▸ **Goal of the exercise**
Among the entries that follow, locate the line with "Tiểu thuyết: Người đàn" and the line with "- Paramédical". Output those lines and all lines in between, exactly, minus the pictures.
------ Source data ------
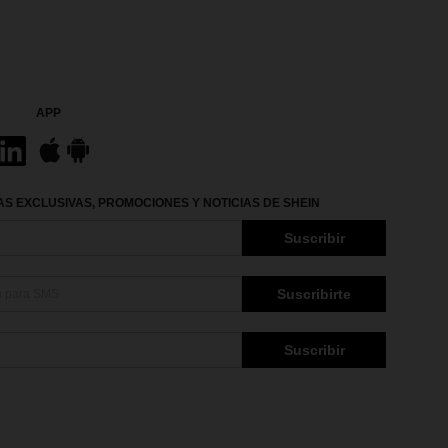
APP
S EXCLUSIVAS, PROMOCIONES Y NOTICIAS DE SHEIN
Suscribir
Suscribirte
Suscribir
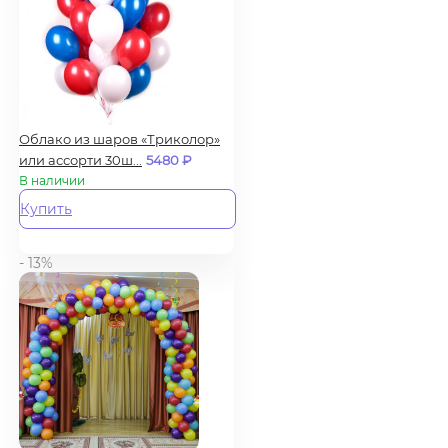
Облако из шаров «Триколор»
или ассорти 30ш...
5480
₽
В наличии
Купить
- 13%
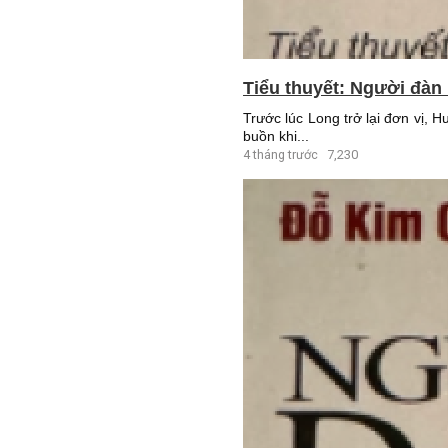
Tiểu thuyết: Người đàn 
Trước lúc Long trở lại đơn vị,
buồn khi...
4 tháng trước
7,230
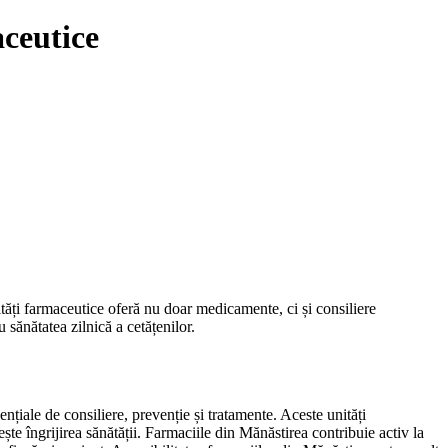
aceutice
ități farmaceutice oferă nu doar medicamente, ci și consiliere
 sănătatea zilnică a cetățenilor.
ențiale de consiliere, prevenție și tratamente. Aceste unități
ște îngrijirea sănătății. Farmaciile din Mănăstirea contribuie activ la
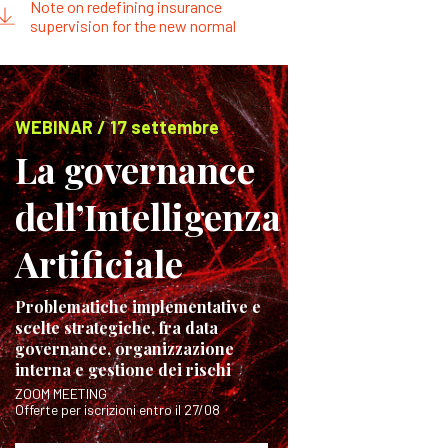
Note on redefining insurance
supervision for the new normal
WEBINAR / 17 settembre
La governance
dell’Intelligenza
Artificiale
Problematiche implementative e
scelte strategiche, fra data
governance, organizzazione
interna e gestione dei rischi
ZOOM MEETING
Offerte per iscrizioni entro il 27/08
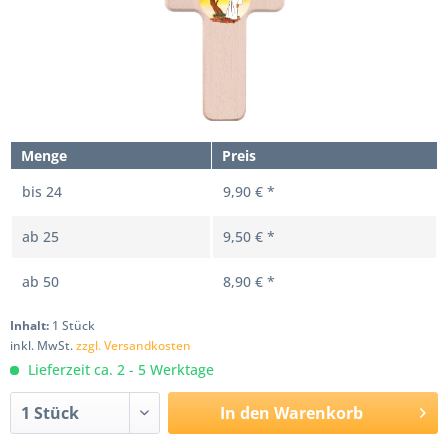
Menge
Preis
bis
24
9,90 € *
ab
25
9,50 € *
ab
50
8,90 € *
Inhalt:
1 Stück
inkl. MwSt.
zzgl. Versandkosten
Lieferzeit ca. 2 - 5 Werktage
In den
Warenkorb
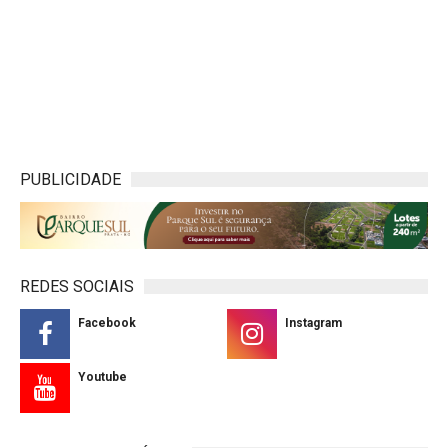
PUBLICIDADE
REDES SOCIAIS
Facebook
Instagram
Youtube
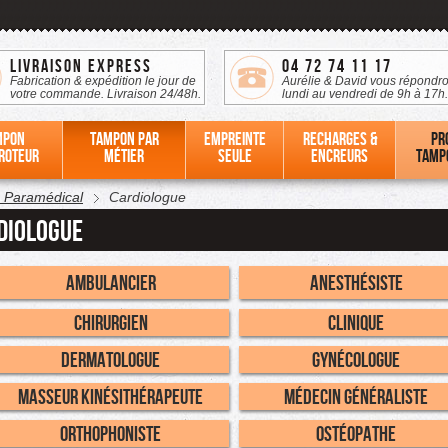
Livraison Express
04 72 74 11 17
Fabrication & expédition le jour de
Aurélie & David vous répondro
votre commande. Livraison 24/48h.
lundi au vendredi de 9h à 17h.
mpon
Tampon par
Empreinte
Recharges &
Pr
roteur
métier
seule
Encreurs
tamp
- Paramédical
Cardiologue
diologue
Ambulancier
Anesthésiste
Chirurgien
Clinique
Dermatologue
Gynécologue
Masseur Kinésithérapeute
Médecin Généraliste
Orthophoniste
Ostéopathe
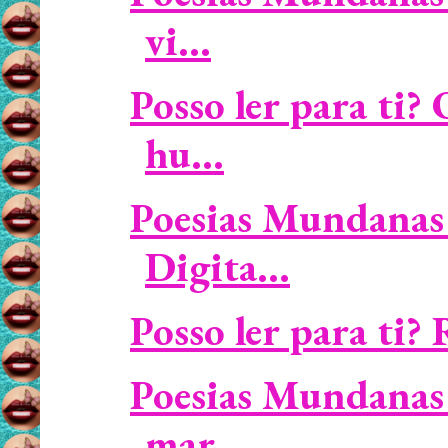
vi...
Posso ler para ti
hu...
Poesias Mundanas 
Digita...
Posso ler para ti? 
Poesias Mundanas 
mar ...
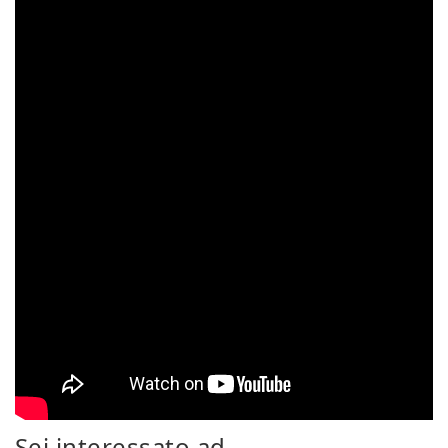
Sei interessato ad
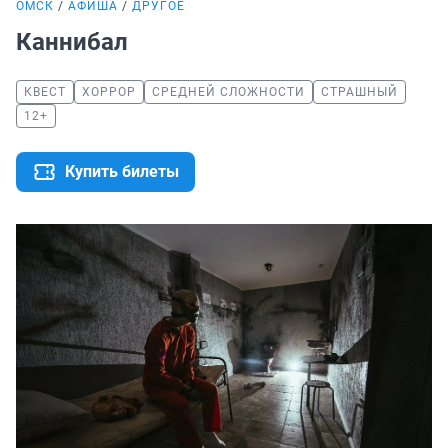
ОМСК
АФИША
ДРУГОЕ
Каннибал
КВЕСТ
ХОРРОР
СРЕДНЕЙ СЛОЖНОСТИ
СТРАШНЫЙ
12+
Купить билеты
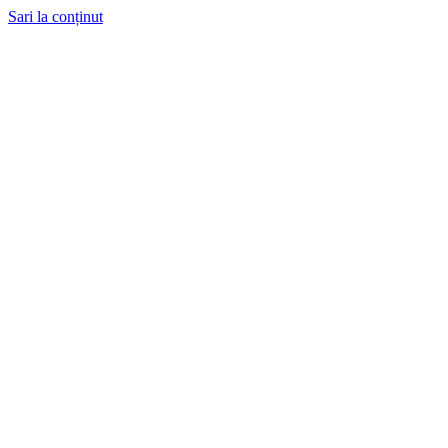
Sari la conținut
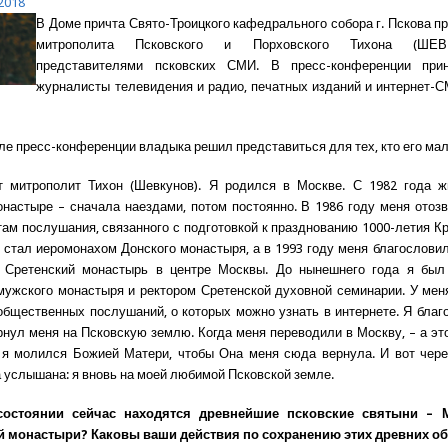
2018
В Доме причта Свято-Троицкого кафедрального собора г. Пскова п
митрополита Псковского и Порховского Тихона (ШЕ
представителями псковских СМИ. В пресс-конференции при
журналисты телевидения и радио, печатных изданий и интернет-
ле пресс-конференции владыка решил представиться для тех, кто его мал
т митрополит Тихон (Шевкунов). Я родился в Москве. С 1982 года ж
настыре – сначала наездами, потом постоянно. В 1986 году меня отоз
там послушания, связанного с подготовкой к празднованию 1000-летия К
я стал иеромонахом Донского монастыря, а в 1993 году меня благослови
 Сретенский монастырь в центре Москвы. До нынешнего года я был
мужского монастыря и ректором Сретенской духовной семинарии. У ме
общественных послушаний, о которых можно узнать в интернете. Я благ
ернул меня на Псковскую землю. Когда меня переводили в Москву, – а эт
 я молился Божией Матери, чтобы Она меня сюда вернула. И вот чере
 услышана: я вновь на моей любимой Псковской земле.
состоянии сейчас находятся древнейшие псковские святыни – 
й монастыри? Каковы ваши действия по сохранению этих древних о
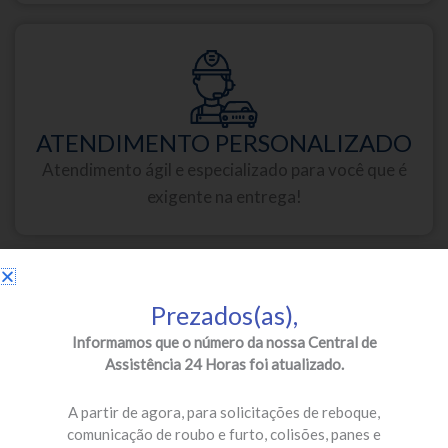
ATENDIMENTO PERSONALIZADO
Atendimento ágil e especializado para você que é
exigente na entrega!
Prezados(as),
Informamos que o número da nossa Central de
Assistência 24 Horas foi atualizado.
PARCEIROS DE PRIMEIRA
Oficinas credenciadas e especializadas para a sua
A partir de agora, para solicitações de reboque,
segurança!
comunicação de roubo e furto, colisões, panes e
------
▸ **Expected answer**
Tiểu thuyết: Người đàn 
Trước lúc Long trở lại đơn vị,
buồn khi...
4 tháng trước
7,230
aceutice
ități farmaceutice oferă nu doar medicamente, ci și consiliere
 sănătatea zilnică a cetățenilor.
ențiale de consiliere, prevenție și tratamente. Aceste unități
ște îngrijirea sănătății. Farmaciile din Mănăstirea contribuie activ la
Note on redefining insurance
supervision for the new normal
WEBINAR / 17 settembre
La governance
dell’Intelligenza
Artificiale
Problematiche implementative e
scelte strategiche, fra data
governance, organizzazione
interna e gestione dei rischi
ZOOM MEETING
Offerte per iscrizioni entro il 27/08
Menge
Preis
bis
24
9,90 € *
ab
25
9,50 € *
ab
50
8,90 € *
Inhalt:
1 Stück
inkl. MwSt.
zzgl. Versandkosten
Lieferzeit ca. 2 - 5 Werktage
In den
Warenkorb
PUBLICIDADE
REDES SOCIAIS
Facebook
Instagram
Youtube
Livraison Express
04 72 74 11 17
Fabrication & expédition le jour de
Aurélie & David vous répondro
votre commande. Livraison 24/48h.
lundi au vendredi de 9h à 17h.
mpon
Tampon par
Empreinte
Recharges &
Pr
roteur
métier
seule
Encreurs
tamp
- Paramédical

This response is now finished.